El miedo acostumbra a ser la tecla que se pulsa cada vez que se quiere evitar el cansancio del propio electorado. Cada vez es más común echar mano del miedo para movilizar a un electorado más remolón, sobre todo en la izquierda. Miedo a la extrema derecha, miedo a salir de Europa, miedo a lo desconocido. Las encuestas nos enseñan cómo cada vez está más presente el voto a la contra, el voto que pretende no tanto elegir a un partido sino impedir que otro acceda al gobierno. Para ello, obviamente, es necesario que exista un rival con suficiente grosor para generar ese temor. En la campaña francesa, Marine Le Pen centró buena parte de sus esfuerzos en no generar miedo, en desmentir que su acceso a la presidencia pudiera infundir miedo. En España ha habido elecciones que se han ganado apelando al miedo. En 1993, la victoria por la mínima de los socialistas se basó en buena medida en el miedo que infundía una posible llegada del PP al gobierno. En 2017 la victoria de Cs en las autonómicas de Cataluña se fundamentó en el miedo de una parte muy importante del electorado catalán a que un triunfo de los independentistas llevara a hacer efectiva la secesión. Siempre que hay miedo se produce un incremento notable de la participación. Generar miedo rinde electoralmente.

En tercer lugar, la rabia es un agente magnífico no solo de movilización, sino de acción. El elector que siente rabia se convierte en un publicista, en un activista de tu causa. La rabia es un estadio superior al miedo. A veces se fundamenta en el miedo, pero va mucho más allá. La rabia no hace reaccionar al elector frente a un escenario posible, activándolo para impedir que ese futuro hipotético se convierta en realidad. La rabia sirve para modificar el presente, empuja al elector. Por decirlo de algún modo, el miedo hace que el elector se plante, se levante; la rabia lo hace avanzar contra aquello que odia y desprecia. El caso más reciente es el de las elecciones autonómicas de Madrid en la primavera de 2021. El PP fue capaz de hacer de Pedro Sánchez un malvado de película, al que había que derrotar saliendo a votar en masa, como así ocurrió.

La política ha pasado de ser principalmente una actividad basada en la gestión de intereses a una que se basa en la gestión de las emociones. Toda acción política se dirige a generar cansancio, miedo o rabia en el electorado, en proporciones diferentes y en segmentos diversos. En España, la derecha solo puede ganar si es capaz de mantener la rabia de los suyos a la vez que induce al cansancio a una parte de los contrarios.
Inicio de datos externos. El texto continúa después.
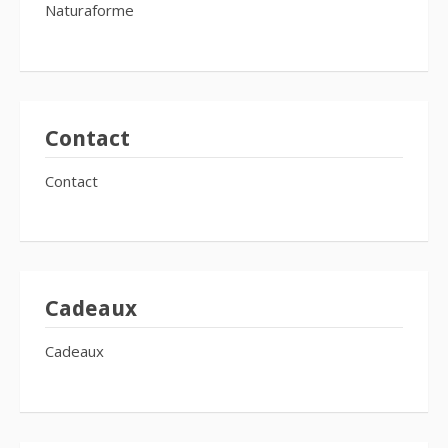
Naturaforme
Contact
Contact
Cadeaux
Cadeaux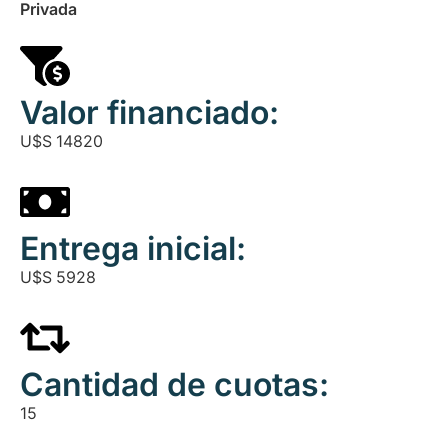
Privada
Valor financiado:
U$S
14820
Entrega inicial:
U$S
5928
Cantidad de cuotas:
15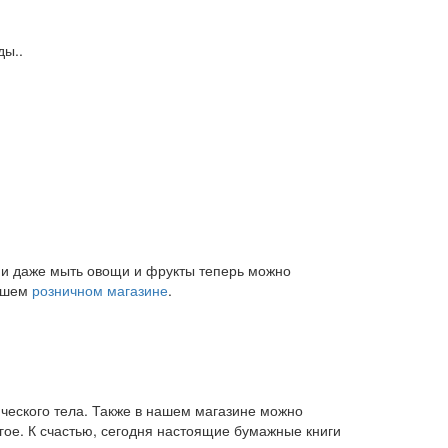
ды..
и и даже мыть овощи и фрукты теперь можно
нашем
розничном магазине
.
ического тела. Также в нашем магазине можно
угое. К счастью, сегодня настоящие бумажные книги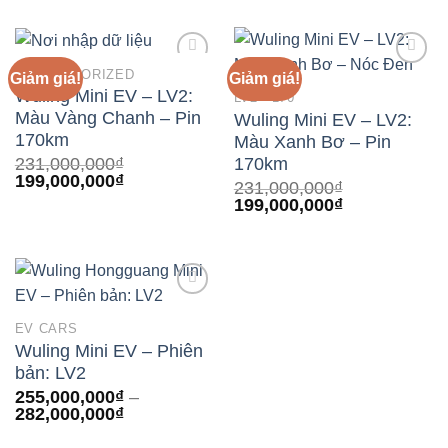
là:
tại
231,000,000₫.
là:
199,000,000₫
UNCATEGORIZED
Giảm giá!
Giảm giá!
Wuling Mini EV – LV2:
LV2 - 170
Add to
Add to
Màu Vàng Chanh – Pin
Wuling Mini EV – LV2:
wishlist
wishlist
170km
Màu Xanh Bơ – Pin
170km
231,000,000
₫
Giá
Giá
199,000,000
₫
231,000,000
₫
gốc
hiện
Giá
Giá
199,000,000
₫
là:
tại
gốc
hiện
231,000,000₫.
là:
là:
tại
199,000,000₫.
231,000,000₫.
là:
199,000,000₫
EV CARS
Add to
Wuling Mini EV – Phiên
wishlist
bản: LV2
255,000,000
₫
–
Khoảng
282,000,000
₫
giá:
từ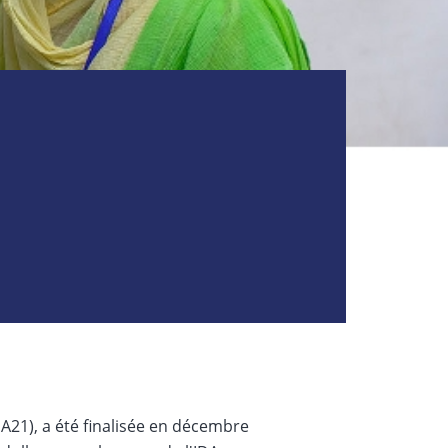
DA21), a été finalisée en décembre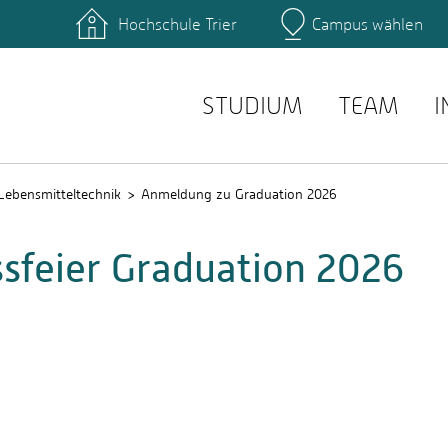
Hochschule Trier
Campus wählen
Hauptcamp
zentrum
Bibliothek
einrichtungen
Personensuche
service
E-Mail Suche
STUDIUM
TEAM
I
Lebensmitteltechnik
Anmeldung zu Graduation 2026
sfeier Graduation 2026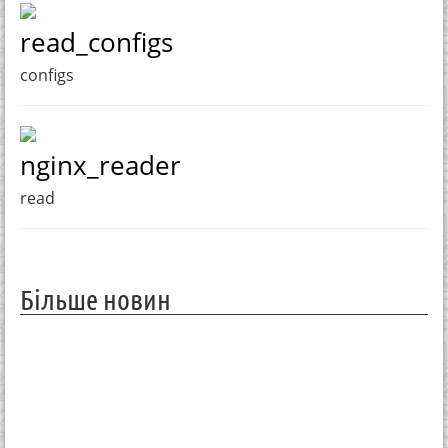
read_configs
configs
nginx_reader
read
Більше новин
Las posibilidades de la izquierda, por su parte, dependen del miedo que pueda infundir entre sus filas la posibilidad de una victoria de la derecha. Desde su elección como presidente del PP, Feijóo juega principalmente a adormecer al electorado de la izquierda, a no dar miedo, como Aznar en 1996. Sánchez, por su parte, no deja de mencionar a Vox cada vez que puede. Gestionar sentimientos, en eso consiste hoy la política.